▶ Goal of the exercise: Extract every line below that contains the word "URLs".
#####
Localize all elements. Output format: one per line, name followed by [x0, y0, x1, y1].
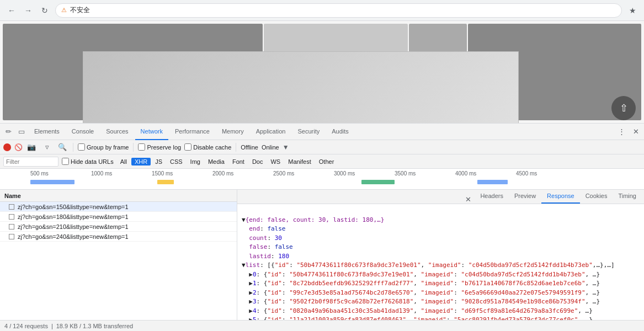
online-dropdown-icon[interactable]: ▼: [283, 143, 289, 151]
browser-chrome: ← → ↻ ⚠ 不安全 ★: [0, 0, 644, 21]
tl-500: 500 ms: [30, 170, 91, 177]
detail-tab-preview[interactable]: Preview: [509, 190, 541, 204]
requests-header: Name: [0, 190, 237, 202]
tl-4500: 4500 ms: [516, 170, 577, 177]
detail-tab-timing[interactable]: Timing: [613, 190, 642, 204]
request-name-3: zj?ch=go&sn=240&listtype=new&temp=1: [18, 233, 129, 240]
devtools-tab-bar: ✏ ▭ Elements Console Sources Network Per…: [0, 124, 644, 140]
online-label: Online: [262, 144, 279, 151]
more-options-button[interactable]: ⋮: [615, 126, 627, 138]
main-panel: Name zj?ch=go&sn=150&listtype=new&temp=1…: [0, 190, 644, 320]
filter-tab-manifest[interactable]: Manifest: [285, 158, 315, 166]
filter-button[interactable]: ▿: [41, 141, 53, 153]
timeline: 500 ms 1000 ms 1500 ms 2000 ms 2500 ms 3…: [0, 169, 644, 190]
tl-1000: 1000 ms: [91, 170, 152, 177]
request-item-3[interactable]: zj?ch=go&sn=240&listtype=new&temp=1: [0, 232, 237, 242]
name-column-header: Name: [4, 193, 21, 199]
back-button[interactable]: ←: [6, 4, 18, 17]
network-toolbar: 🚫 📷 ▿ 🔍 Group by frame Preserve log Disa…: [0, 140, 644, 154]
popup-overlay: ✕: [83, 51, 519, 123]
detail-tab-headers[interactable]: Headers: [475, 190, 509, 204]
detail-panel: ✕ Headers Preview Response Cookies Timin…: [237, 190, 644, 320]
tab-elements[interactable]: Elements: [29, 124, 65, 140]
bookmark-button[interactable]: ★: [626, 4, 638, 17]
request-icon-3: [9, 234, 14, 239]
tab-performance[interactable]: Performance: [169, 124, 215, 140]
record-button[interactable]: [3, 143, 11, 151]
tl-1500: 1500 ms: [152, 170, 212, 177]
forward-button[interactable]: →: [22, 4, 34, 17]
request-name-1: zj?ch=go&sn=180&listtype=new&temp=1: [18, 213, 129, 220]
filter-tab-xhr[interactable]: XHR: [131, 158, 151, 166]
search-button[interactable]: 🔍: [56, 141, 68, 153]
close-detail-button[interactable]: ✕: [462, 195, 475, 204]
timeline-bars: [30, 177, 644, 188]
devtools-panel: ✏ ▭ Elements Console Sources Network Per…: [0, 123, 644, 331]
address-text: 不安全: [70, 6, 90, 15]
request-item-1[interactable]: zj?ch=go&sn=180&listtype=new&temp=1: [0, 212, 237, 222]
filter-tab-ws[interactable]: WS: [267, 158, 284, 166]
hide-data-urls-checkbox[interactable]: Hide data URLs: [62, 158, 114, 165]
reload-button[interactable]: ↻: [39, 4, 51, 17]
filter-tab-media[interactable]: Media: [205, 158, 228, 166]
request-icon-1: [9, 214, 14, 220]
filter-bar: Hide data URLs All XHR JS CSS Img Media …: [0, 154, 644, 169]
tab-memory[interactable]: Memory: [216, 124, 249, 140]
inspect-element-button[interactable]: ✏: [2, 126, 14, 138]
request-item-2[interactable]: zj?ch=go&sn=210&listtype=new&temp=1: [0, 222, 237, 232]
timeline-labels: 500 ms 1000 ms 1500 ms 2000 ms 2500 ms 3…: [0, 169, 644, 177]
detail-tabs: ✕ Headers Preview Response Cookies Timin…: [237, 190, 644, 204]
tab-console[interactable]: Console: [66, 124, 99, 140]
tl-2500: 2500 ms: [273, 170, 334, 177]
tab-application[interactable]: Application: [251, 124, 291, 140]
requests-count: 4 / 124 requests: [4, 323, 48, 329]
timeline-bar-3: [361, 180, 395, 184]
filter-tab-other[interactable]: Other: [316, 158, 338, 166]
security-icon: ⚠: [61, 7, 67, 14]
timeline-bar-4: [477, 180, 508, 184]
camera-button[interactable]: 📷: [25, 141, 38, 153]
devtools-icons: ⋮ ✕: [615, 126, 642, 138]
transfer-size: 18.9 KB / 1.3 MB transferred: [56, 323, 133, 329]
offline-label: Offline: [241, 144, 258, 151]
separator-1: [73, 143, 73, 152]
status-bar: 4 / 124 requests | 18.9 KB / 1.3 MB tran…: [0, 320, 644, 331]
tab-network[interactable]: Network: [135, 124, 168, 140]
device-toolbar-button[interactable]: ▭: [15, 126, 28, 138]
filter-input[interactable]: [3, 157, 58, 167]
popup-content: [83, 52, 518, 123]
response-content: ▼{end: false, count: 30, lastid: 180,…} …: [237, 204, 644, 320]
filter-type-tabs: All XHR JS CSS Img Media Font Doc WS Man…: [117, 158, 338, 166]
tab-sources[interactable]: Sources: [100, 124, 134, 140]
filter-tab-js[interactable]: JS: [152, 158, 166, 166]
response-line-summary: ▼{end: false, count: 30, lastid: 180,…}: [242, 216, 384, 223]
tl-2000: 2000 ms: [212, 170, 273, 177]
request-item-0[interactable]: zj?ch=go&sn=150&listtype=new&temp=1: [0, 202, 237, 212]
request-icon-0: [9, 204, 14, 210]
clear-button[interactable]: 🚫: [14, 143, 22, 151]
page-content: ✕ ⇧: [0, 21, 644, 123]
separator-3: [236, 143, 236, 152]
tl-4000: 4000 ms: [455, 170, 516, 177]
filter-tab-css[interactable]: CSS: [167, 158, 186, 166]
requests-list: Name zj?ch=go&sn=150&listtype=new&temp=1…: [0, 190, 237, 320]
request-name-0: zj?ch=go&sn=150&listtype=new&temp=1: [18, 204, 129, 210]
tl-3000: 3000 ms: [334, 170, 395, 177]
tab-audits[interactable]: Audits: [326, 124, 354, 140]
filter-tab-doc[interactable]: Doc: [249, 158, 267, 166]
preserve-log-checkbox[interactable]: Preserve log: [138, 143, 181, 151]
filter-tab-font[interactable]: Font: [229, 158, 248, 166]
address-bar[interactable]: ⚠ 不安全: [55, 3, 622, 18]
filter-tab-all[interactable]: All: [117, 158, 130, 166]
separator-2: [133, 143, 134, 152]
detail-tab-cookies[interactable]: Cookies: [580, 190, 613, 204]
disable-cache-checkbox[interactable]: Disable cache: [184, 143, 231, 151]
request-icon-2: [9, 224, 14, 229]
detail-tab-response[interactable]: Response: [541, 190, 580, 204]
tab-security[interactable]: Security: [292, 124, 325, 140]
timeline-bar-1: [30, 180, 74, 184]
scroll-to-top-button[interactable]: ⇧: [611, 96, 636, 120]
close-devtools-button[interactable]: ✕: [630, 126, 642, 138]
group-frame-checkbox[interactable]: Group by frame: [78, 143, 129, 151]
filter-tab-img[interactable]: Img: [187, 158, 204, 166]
#####
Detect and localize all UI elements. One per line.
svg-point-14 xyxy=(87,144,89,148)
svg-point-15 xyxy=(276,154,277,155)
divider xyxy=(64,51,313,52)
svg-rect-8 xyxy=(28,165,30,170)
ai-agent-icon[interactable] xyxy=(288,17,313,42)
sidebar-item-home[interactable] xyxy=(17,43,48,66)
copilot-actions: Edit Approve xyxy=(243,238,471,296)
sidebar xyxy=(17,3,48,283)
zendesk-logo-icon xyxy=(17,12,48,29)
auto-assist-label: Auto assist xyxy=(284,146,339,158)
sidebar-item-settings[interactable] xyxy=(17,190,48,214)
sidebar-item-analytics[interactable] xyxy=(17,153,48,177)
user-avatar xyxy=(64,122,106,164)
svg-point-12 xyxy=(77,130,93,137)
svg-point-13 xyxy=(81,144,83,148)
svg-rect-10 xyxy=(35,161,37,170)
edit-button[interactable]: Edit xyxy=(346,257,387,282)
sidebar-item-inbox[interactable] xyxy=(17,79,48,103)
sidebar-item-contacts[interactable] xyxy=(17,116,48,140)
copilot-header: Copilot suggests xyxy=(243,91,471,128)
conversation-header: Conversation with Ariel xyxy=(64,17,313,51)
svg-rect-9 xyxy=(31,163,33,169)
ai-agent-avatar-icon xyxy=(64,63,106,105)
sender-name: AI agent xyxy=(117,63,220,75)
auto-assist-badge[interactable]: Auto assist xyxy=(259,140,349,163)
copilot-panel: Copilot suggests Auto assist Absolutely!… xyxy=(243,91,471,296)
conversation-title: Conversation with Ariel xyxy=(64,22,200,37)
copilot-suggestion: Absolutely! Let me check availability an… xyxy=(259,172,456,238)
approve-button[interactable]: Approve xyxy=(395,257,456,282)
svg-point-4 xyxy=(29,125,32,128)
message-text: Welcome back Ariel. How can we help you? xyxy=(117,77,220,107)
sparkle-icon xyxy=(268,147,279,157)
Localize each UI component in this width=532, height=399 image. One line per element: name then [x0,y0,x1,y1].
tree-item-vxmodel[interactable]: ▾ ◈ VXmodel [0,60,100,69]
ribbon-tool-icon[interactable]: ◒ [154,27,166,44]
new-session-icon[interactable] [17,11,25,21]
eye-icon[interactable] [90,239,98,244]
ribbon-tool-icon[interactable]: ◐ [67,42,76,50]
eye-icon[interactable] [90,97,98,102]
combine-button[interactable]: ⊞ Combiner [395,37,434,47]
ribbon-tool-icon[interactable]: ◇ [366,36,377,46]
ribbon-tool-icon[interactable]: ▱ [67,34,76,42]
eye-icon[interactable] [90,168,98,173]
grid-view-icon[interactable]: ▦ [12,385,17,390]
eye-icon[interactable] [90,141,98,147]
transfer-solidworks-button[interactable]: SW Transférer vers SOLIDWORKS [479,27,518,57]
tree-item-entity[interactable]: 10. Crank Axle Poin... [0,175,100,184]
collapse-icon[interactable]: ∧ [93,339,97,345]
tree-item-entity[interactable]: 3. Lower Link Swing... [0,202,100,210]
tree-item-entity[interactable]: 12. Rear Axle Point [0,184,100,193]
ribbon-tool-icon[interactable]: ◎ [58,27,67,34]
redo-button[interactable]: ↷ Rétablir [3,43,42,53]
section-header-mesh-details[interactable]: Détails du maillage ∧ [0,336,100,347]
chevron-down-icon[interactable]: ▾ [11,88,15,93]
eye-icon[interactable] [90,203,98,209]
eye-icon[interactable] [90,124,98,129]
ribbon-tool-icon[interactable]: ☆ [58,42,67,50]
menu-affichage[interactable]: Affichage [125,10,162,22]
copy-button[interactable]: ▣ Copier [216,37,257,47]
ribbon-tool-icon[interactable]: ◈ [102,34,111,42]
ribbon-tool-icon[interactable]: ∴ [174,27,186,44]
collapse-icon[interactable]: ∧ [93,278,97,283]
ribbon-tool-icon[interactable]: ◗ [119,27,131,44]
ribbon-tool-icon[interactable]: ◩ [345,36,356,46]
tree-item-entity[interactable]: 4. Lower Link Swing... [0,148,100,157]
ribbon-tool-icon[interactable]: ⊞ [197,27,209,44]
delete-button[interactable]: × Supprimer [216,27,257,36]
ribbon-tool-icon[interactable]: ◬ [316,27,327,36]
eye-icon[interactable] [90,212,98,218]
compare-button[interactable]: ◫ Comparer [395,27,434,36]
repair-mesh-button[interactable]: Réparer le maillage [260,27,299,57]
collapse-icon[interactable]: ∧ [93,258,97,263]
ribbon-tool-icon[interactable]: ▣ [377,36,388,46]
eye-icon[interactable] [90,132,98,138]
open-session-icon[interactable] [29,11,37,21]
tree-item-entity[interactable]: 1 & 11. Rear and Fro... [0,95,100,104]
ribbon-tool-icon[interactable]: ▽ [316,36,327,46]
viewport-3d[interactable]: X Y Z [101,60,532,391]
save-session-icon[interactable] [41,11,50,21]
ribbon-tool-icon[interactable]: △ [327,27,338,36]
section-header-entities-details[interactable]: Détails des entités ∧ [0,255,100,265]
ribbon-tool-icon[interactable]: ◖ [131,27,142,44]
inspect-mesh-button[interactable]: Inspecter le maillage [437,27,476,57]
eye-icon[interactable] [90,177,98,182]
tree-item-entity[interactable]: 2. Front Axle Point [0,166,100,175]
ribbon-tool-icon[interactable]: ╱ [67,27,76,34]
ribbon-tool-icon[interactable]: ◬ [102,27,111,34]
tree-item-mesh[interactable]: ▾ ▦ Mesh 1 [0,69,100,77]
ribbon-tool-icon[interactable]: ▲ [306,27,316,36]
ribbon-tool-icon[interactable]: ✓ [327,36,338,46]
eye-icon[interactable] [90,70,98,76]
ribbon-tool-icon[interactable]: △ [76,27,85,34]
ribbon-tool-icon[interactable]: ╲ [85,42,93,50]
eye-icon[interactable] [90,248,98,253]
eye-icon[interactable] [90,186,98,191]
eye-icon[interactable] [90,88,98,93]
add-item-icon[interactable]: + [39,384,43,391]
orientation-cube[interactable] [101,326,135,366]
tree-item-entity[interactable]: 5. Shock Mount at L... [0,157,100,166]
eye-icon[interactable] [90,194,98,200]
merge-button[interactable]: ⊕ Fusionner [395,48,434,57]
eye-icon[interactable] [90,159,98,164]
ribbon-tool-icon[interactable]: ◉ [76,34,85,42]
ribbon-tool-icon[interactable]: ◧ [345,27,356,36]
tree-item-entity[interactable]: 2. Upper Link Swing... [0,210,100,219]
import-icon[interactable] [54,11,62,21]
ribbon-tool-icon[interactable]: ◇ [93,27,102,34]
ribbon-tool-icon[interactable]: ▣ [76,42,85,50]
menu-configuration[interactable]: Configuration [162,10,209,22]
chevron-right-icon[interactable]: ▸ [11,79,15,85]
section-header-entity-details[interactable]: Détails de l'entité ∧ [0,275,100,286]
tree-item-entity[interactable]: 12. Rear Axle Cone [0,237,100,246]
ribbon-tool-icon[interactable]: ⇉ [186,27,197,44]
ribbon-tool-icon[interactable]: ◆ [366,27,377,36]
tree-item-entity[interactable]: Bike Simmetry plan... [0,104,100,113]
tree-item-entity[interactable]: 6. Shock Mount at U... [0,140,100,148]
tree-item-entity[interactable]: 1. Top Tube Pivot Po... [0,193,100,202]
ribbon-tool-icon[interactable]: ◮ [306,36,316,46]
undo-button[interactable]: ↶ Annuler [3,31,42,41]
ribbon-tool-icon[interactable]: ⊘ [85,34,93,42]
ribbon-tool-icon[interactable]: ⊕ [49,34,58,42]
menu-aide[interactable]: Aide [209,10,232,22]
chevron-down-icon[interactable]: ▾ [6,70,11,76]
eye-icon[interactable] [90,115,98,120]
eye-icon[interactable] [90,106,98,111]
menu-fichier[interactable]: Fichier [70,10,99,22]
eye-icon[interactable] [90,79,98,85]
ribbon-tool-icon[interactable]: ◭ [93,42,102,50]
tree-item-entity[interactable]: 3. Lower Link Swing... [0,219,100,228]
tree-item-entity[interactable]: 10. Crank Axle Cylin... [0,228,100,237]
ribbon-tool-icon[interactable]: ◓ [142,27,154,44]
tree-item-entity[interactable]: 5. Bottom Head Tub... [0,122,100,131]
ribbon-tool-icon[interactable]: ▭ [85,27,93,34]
#####
▶ Exercise answer:
hide-data-urls-checkbox[interactable]: Hide data URLs: [62, 158, 114, 165]
filter-bar: Hide data URLs All XHR JS CSS Img Media …: [0, 154, 644, 169]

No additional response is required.